The research questions were investigated using a cross-sectional observational study design. We recruited pwMS from the neurology outpatient clinics at the University Hospital Zurich. Inclusion criteria were: age ≥18 years, preexisting diagnosis of MS according to the 2017 McDonald criteria,³ and an EDSS score of ≥3.0. Exclusion criteria were refractive errors >6 diopters, coexisting ocular or neurological disease other than MS, and diabetes mellitus. Individuals without known ocular or systemic diseases (e.g., diabetes mellitus, autoimmune disease, neoplasia, vascular disease), as ascertained by history taking, were recruited from hospital staff and friendship and family circles to serve as a healthy control (HC) cohort. All pwMS and HC participants consented in writing to participate in the study, and received a small payment to cover transport costs (including those of a carer, when necessary). The study adhered to the tenets of the Declaration of Helsinki and was approved by the Cantonal Ethics Committee of Zurich (BASEC ID 2018-00047).

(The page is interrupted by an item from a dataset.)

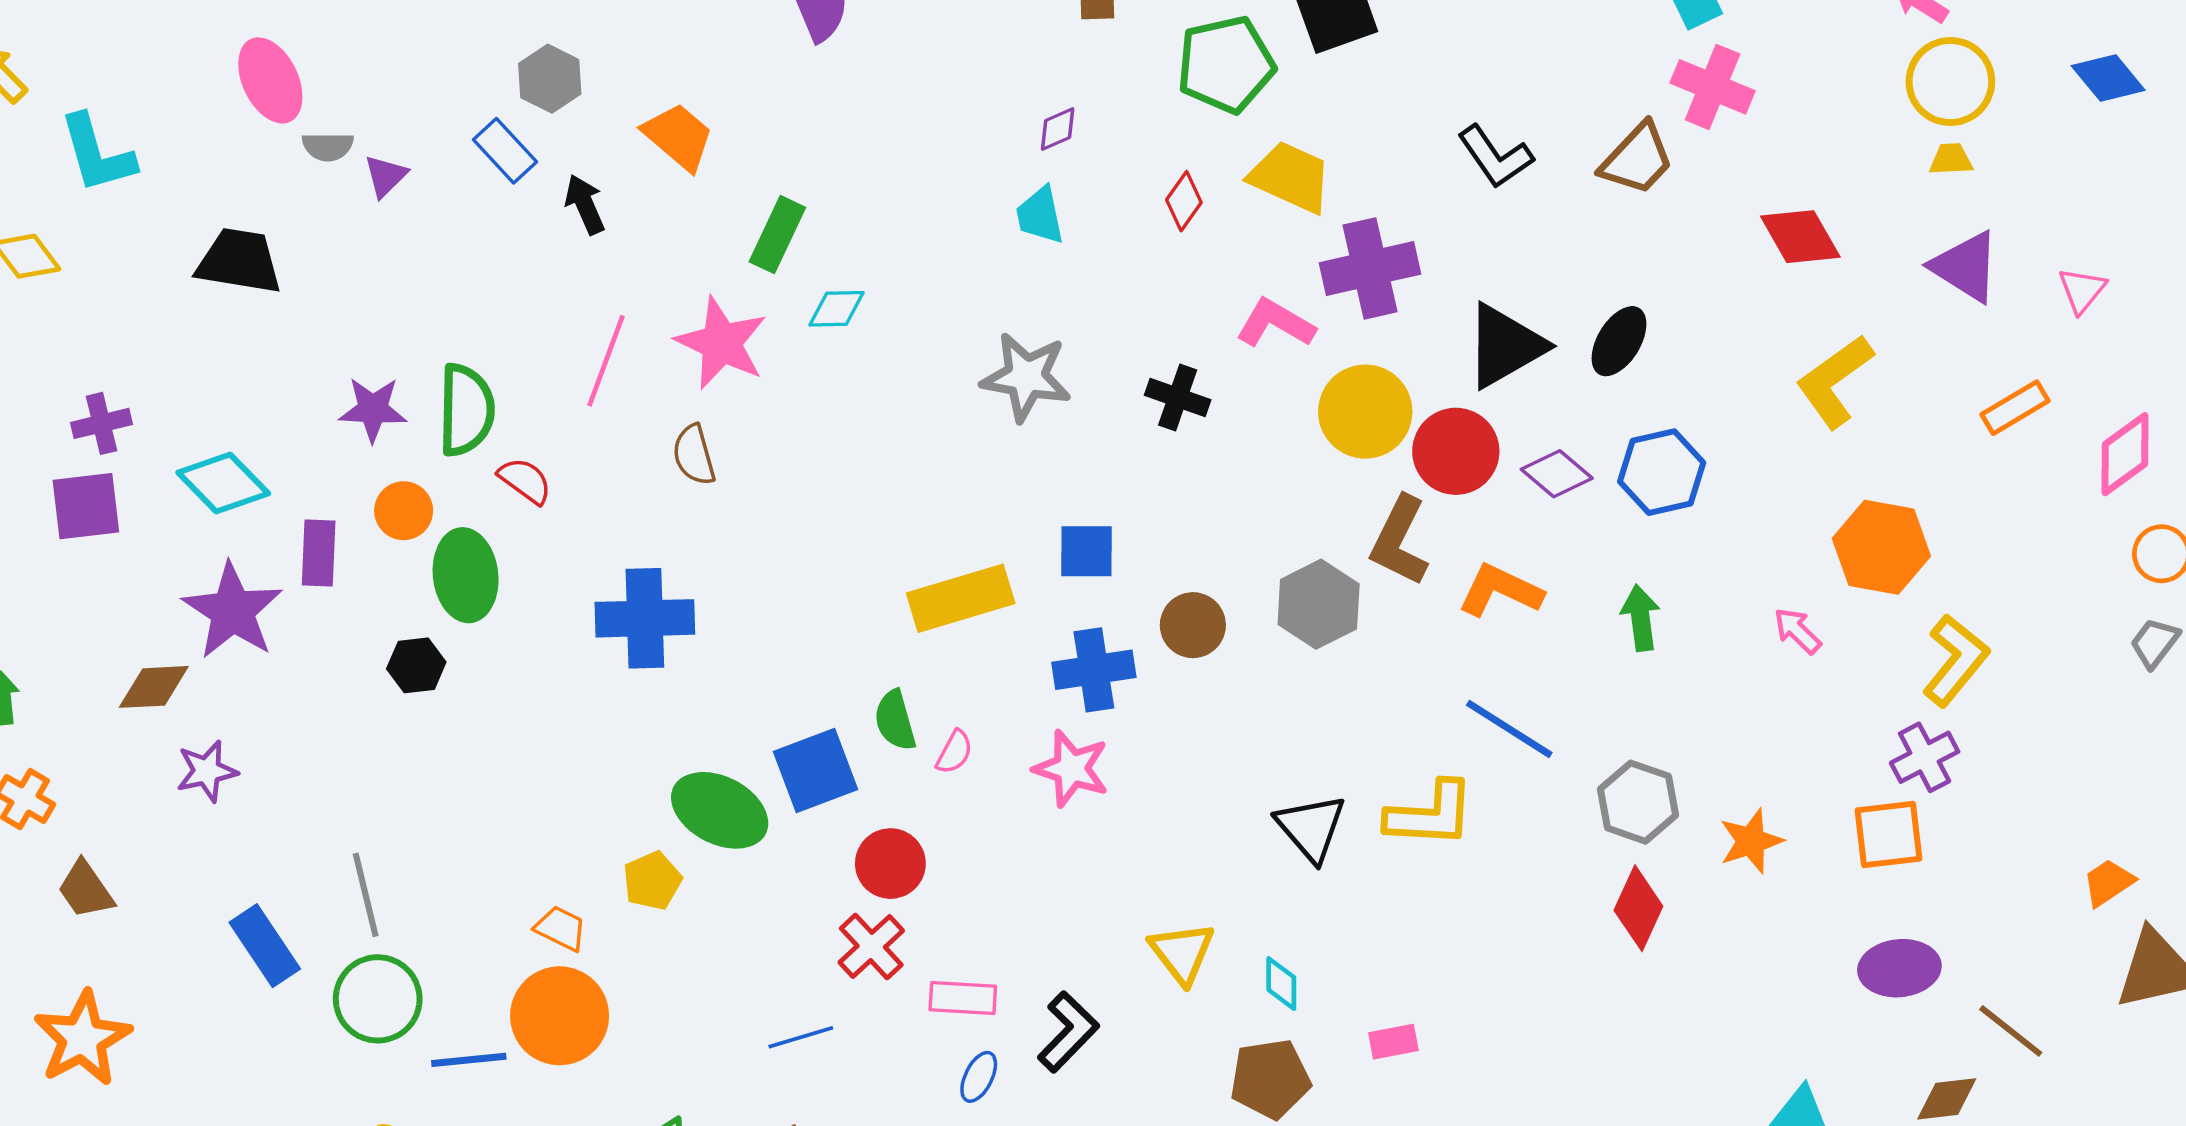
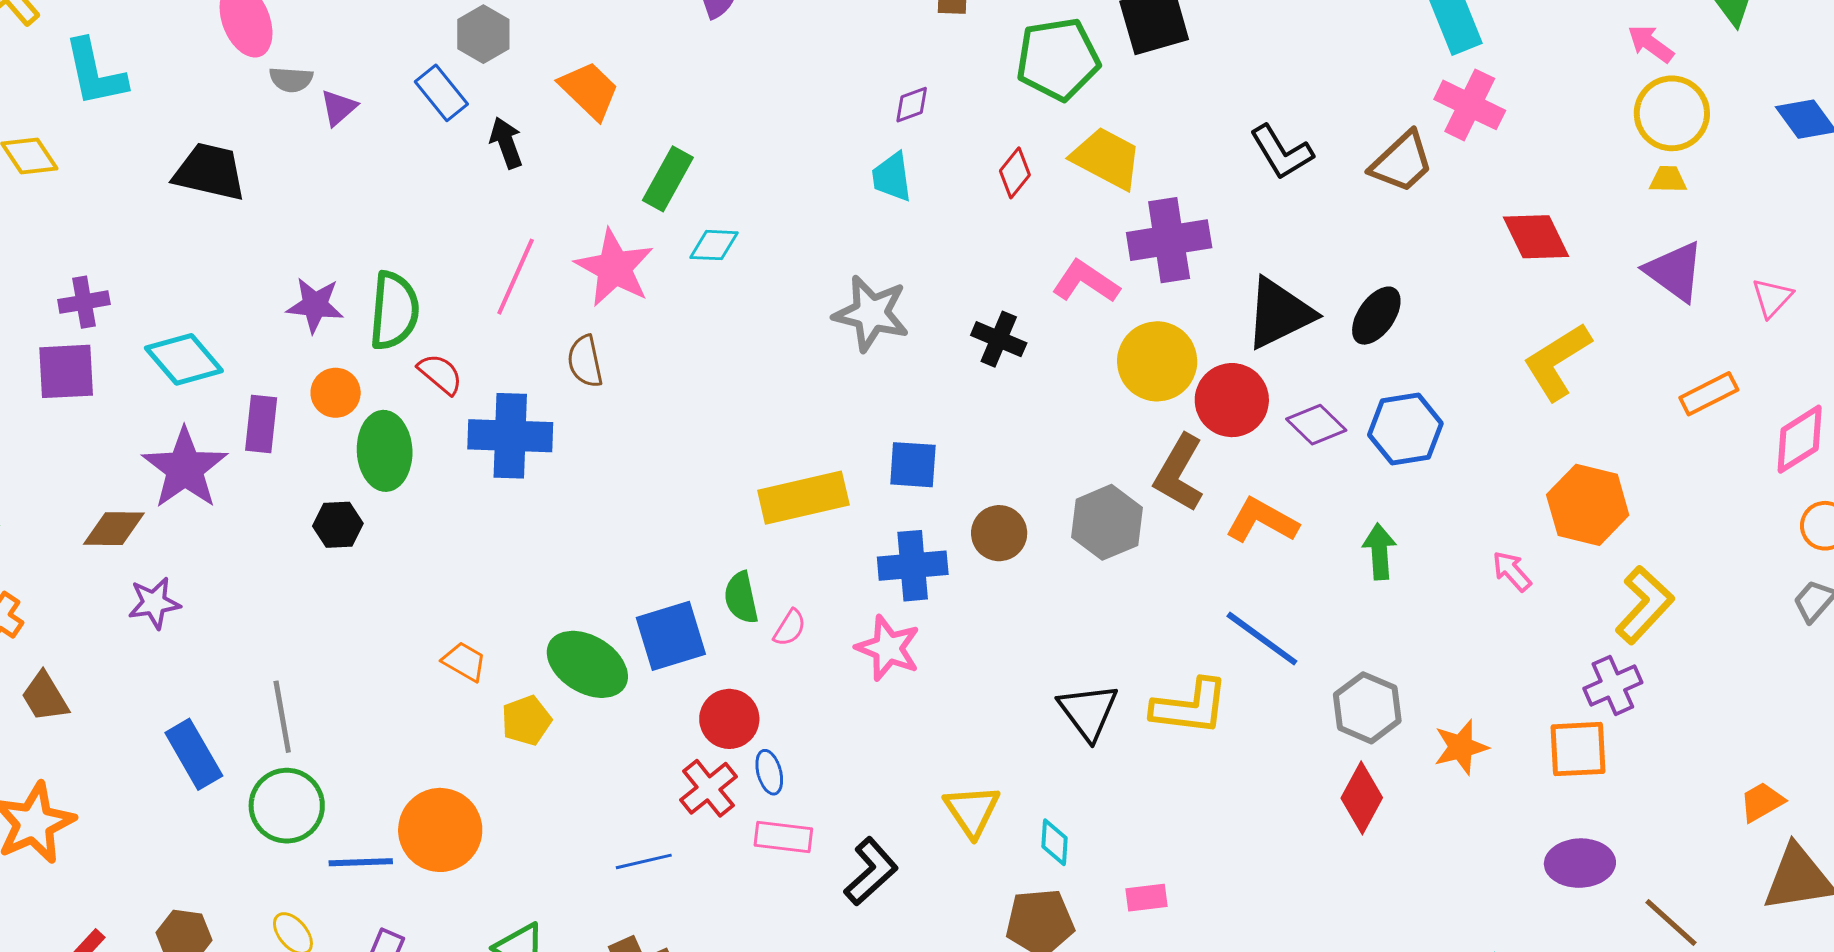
blue cross: (645, 618) -> (510, 436), moved
orange trapezoid: (561, 928) -> (464, 662), moved
blue ellipse: (979, 1077) -> (769, 772), moved, turned -45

Examinations consisted of subjective refraction; best-corrected high-contrast visual acuity (HCVA) and low-contrast VA (LCVA) using Early Treatment Diabetic Retinopathy Study–style and 2.5% contrast Sloan charts, respectively, and recorded as logMAR; optical coherence tomography (OCT), ERG, and anterior segment and mydriatic fundus examination by an experienced ophthalmologist. Although the primary focus of the study was retinal function, with retinal structure in pwMS already extensively studied previously (as reviewed by Petzold and colleagues⁸), OCT was included to assist in detecting previous subclinical unilateral ON episodes in cases where the clinical history was incomplete or uncertain.³⁴ LCVA was measured for similar reasons³⁵ (as reviewed by Balcer et al.³⁶). Details of the OCT protocols and parameters analyzed are contained in the Supplementary Methods.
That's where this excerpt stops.